Aparatoángel (Angel Apparatus)
Sonia Abián Rose
- Date:2008-2009
- Technique:Canvas, fabric, paper, electric light and metalic clips
- Dimensions:Variable dimensions
- Category: Installation
- Entry date:2021
- Register number:AD10465
- Donation of the artist, 2021
- On display in:
The work of Argentinean artist Sonia Abián comprises artistic investigations around archive policies and theories of reception aimed at revealing the mechanisms of power that intervene in the distribution and consumption of images. Abián appropriates historical images to reveal how they are vehicles of ideological propaganda serving power.
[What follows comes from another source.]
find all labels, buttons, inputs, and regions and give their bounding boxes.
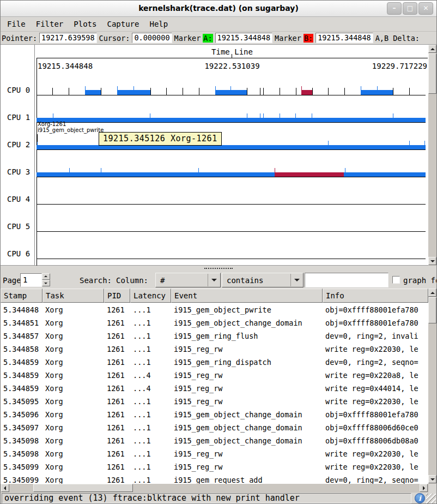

A reference point of Aparatoángel (Angel Apparatus) is the iconography of the arquebusier angels of the Master of Calamarca, painted circa 1680. This type of representation configures a genre of colonial baroque art, mainly developed in the Viceroy of Peru, in the geographical area of present-day Bolivia and the north-west of Argentina. These representations symbolise the violence and Catholic indoctrination implicated in the Conquest of the Americas — their colonisation and evangelisation under the symbol of the sword and the cross. The installation is made up of paintings, silhouettes of bodies and suspended paper templates that deconstruct the images of angels using techniques from popular culture. Abián organises the pieces in layers to trigger different readings, according to the physical position of the spectator in relation to the work. The clothing is made with text patterns (press articles on mysoginistic violence, femicides, the arrival of migrant patera boats and migrant deportations) that perpetuate colonial ideology in the present and resignify the multiple forms of racial, sexual and gender violence inflicted on bodies.